[Stored data]

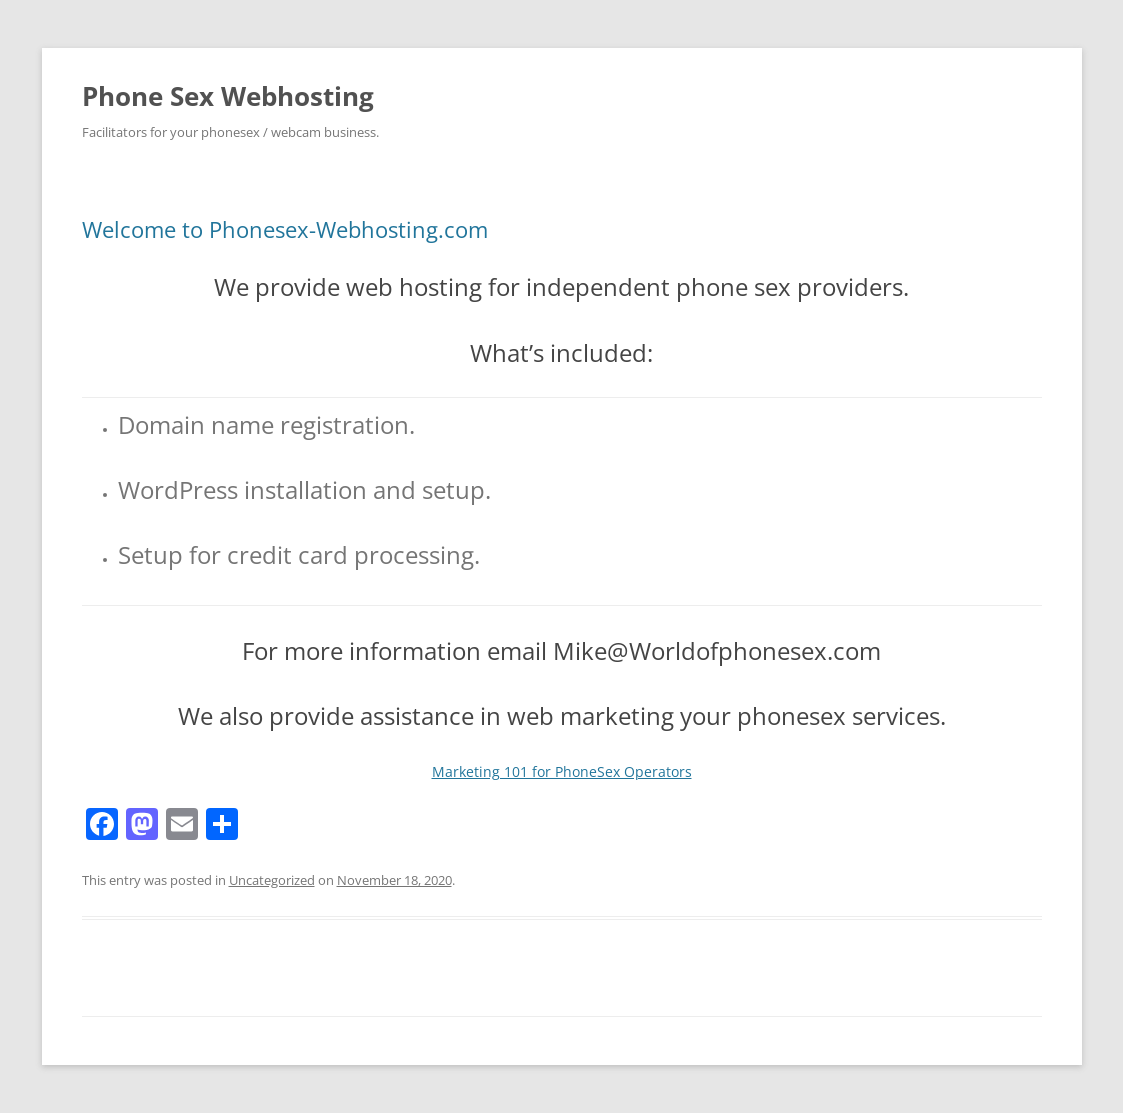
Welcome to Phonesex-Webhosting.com (285, 229)
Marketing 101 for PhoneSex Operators (562, 771)
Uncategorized (272, 880)
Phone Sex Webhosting (228, 96)
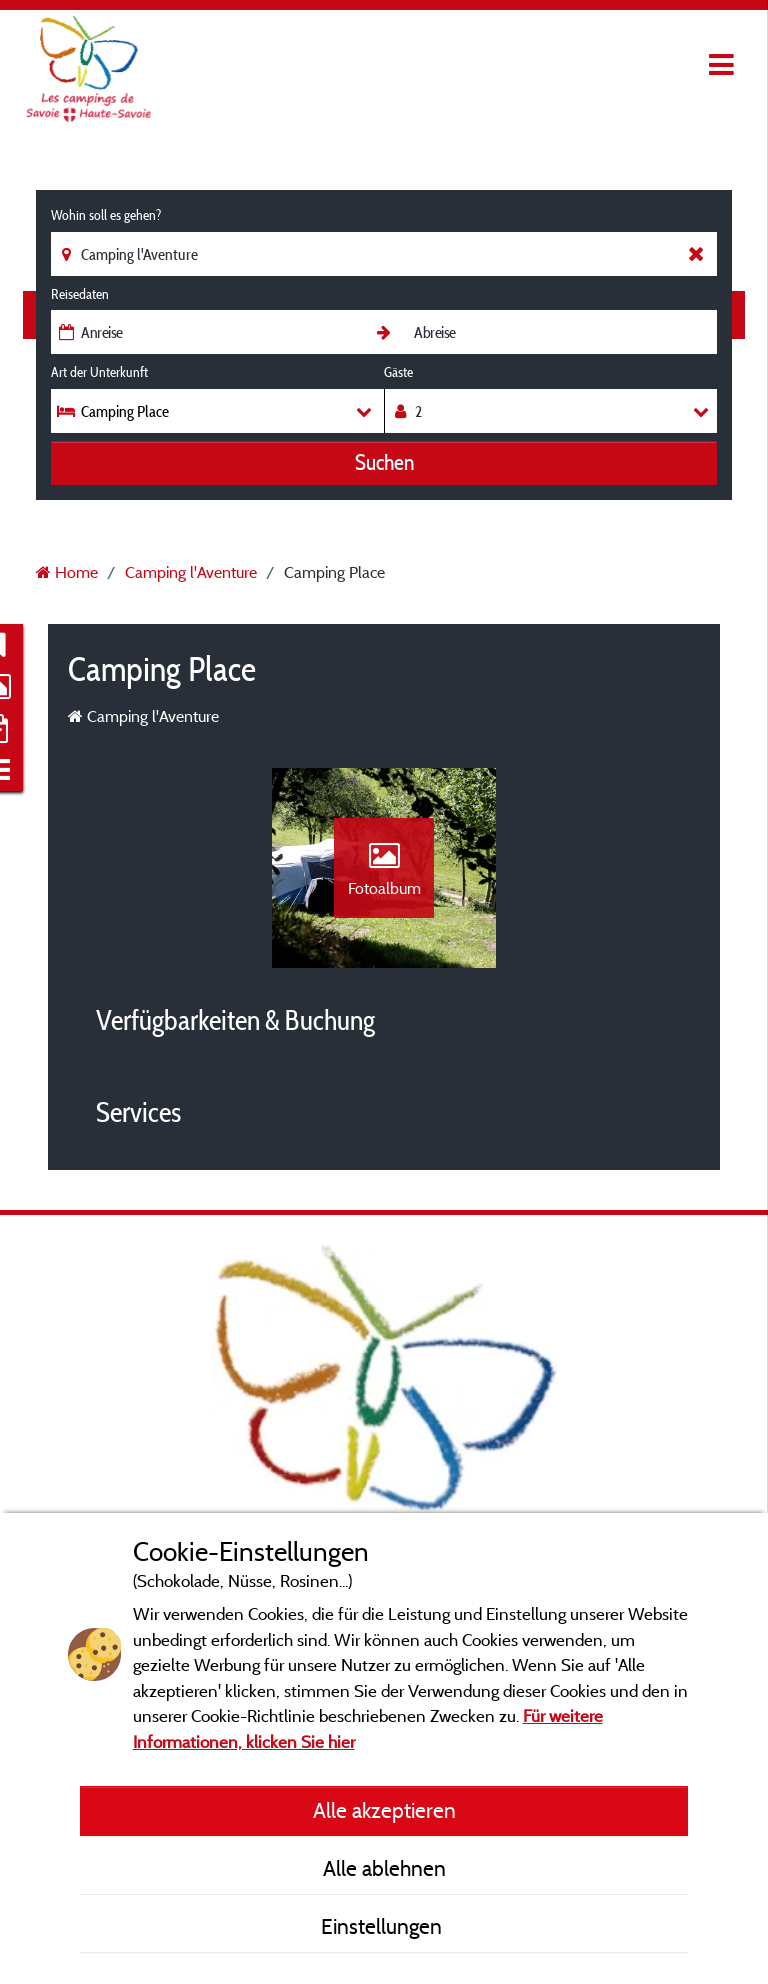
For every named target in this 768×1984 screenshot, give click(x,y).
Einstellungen (384, 1926)
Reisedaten (80, 294)
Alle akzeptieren (384, 1810)
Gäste (398, 372)
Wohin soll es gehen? (106, 215)
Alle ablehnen (384, 1868)
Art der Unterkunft (99, 372)
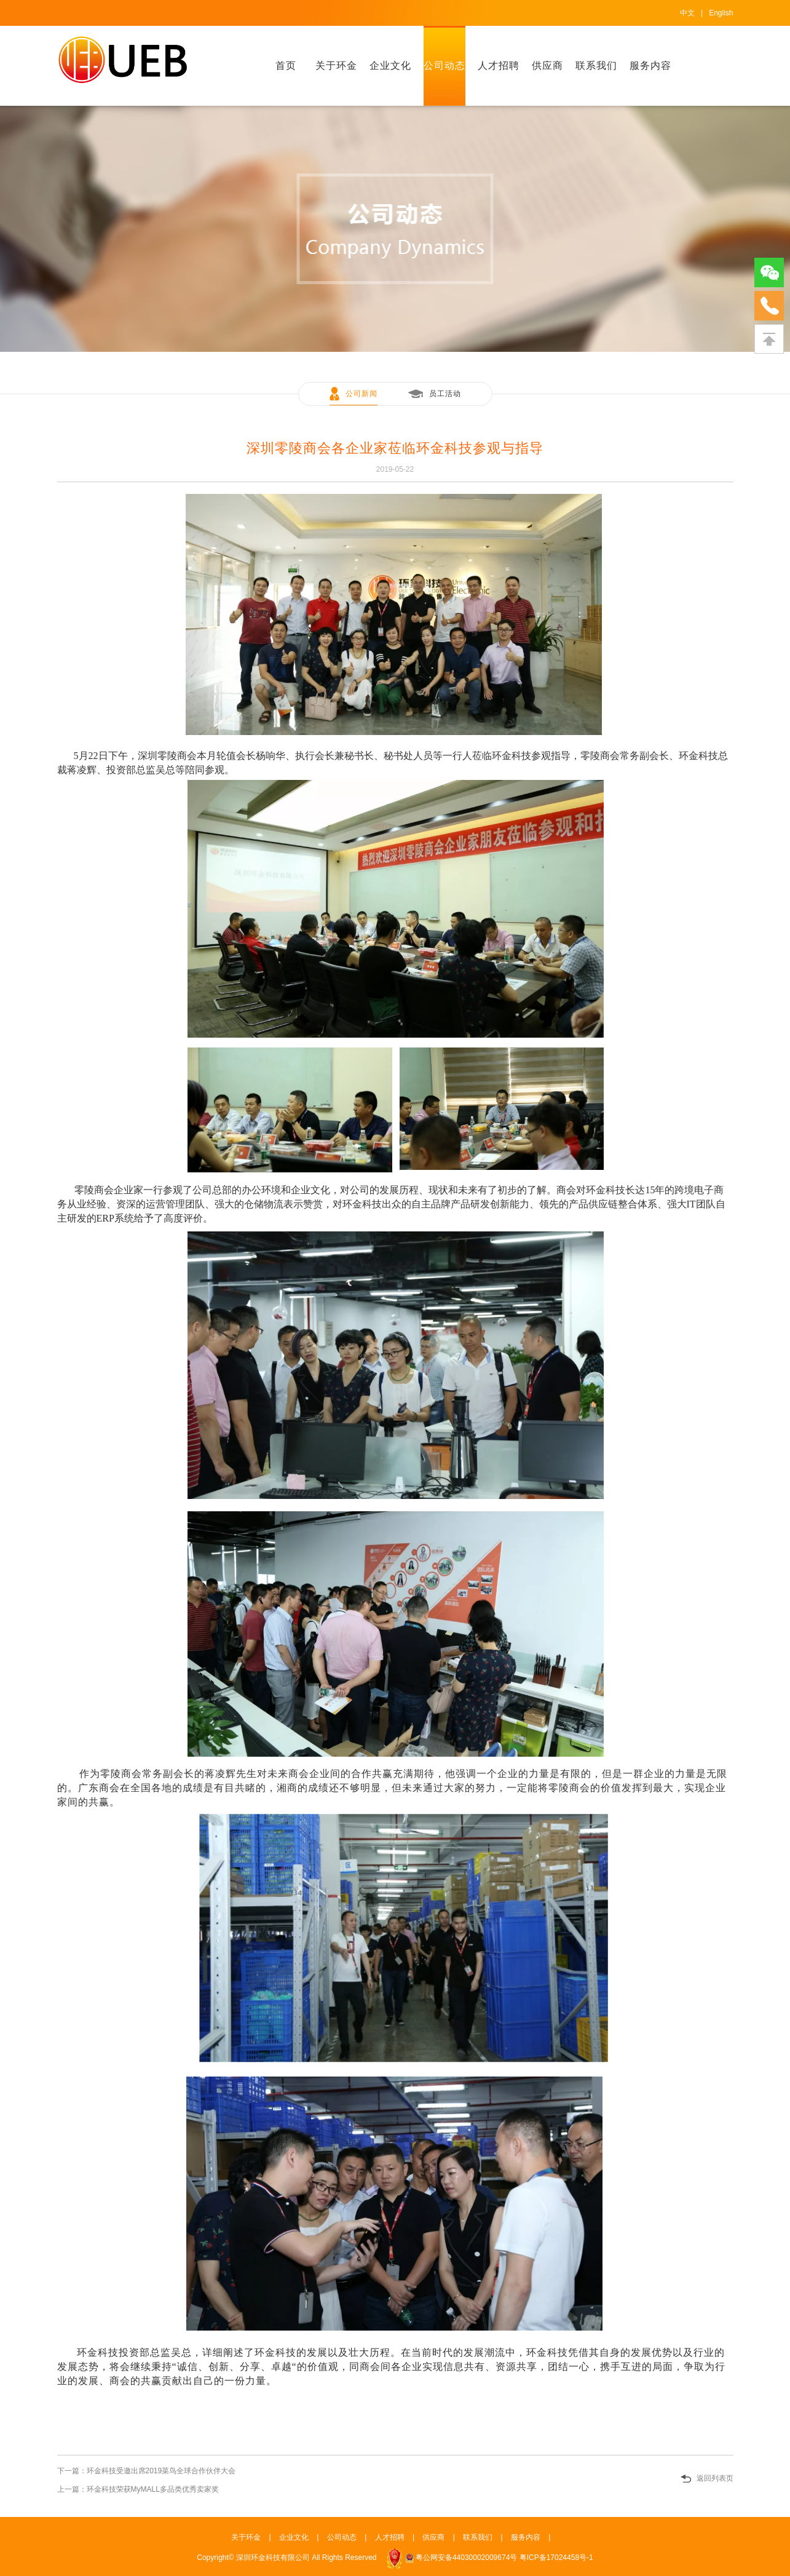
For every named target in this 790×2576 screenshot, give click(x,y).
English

What the task requires – Here the job is to print all the entries above exactly, minus the images.

Written response –
Welcome to Phonesex-Webhosting.com (285, 229)
Marketing 101 for PhoneSex Operators (562, 771)
Uncategorized (272, 880)
Phone Sex Webhosting (228, 96)
For every named target in this 768×1984 screenshot, give click(x,y).
Einstellungen (384, 1926)
Reisedaten (80, 294)
Alle akzeptieren (384, 1810)
Gäste (398, 372)
Wohin soll es gehen? (106, 215)
Alle ablehnen (384, 1868)
Art der Unterkunft (99, 372)
For every named target in this 790×2576 screenshot, give click(x,y).
English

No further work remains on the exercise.